#### What to do
Among the lines below, copy each one in which "accepted" appears.

#### Data for analysis

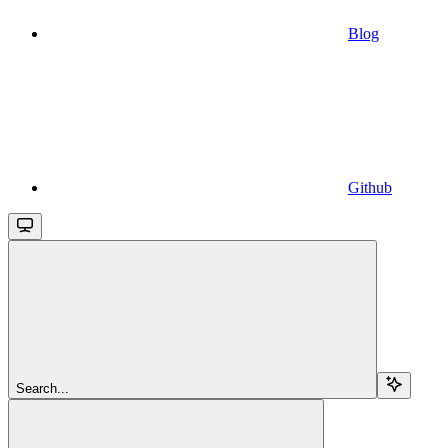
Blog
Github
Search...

---

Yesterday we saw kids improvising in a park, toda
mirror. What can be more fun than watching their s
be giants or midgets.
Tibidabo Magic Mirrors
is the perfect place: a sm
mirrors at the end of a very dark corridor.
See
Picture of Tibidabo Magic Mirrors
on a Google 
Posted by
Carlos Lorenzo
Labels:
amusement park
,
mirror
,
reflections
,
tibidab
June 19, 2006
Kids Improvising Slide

==

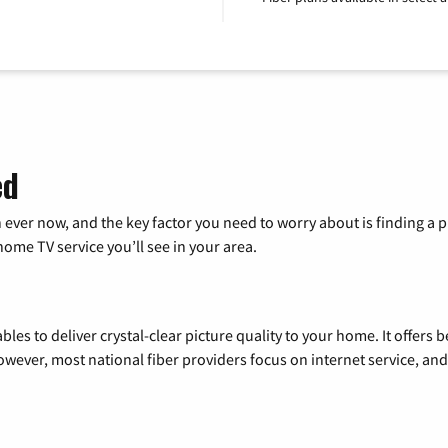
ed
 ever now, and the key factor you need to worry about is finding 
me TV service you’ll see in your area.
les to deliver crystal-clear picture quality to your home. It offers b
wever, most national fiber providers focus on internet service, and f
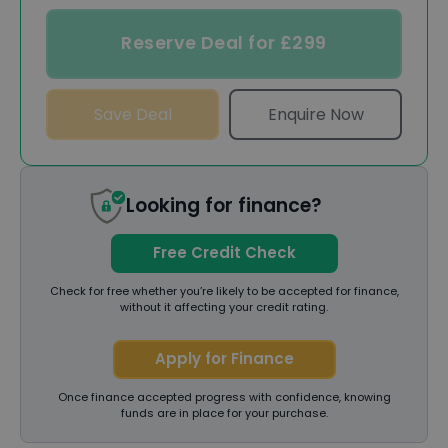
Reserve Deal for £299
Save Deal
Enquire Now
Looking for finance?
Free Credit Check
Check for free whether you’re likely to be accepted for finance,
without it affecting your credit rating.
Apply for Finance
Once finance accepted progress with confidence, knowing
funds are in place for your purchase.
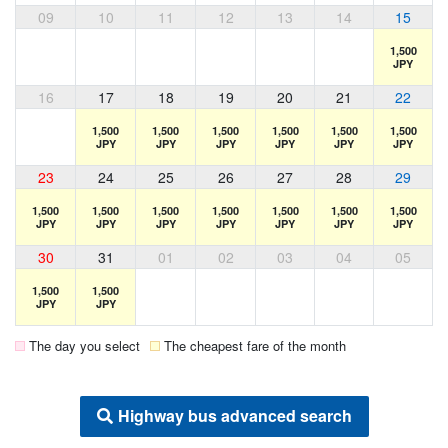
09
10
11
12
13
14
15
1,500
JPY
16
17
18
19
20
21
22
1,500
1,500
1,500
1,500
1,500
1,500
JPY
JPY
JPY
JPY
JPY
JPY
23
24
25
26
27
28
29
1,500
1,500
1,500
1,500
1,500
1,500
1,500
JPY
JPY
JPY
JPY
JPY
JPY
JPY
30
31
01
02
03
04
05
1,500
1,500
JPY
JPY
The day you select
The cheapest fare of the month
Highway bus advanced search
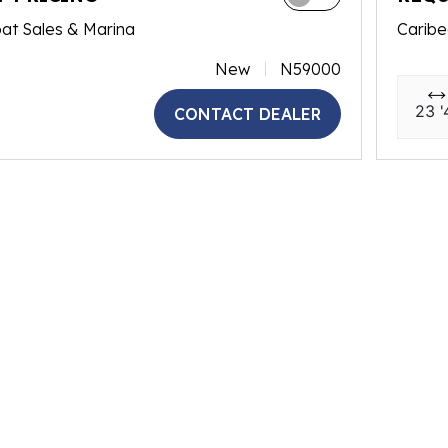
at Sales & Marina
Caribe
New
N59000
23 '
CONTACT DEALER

#### Expected output
Check for free whether you’re likely to be accepted for finance,
Once finance accepted progress with confidence, knowing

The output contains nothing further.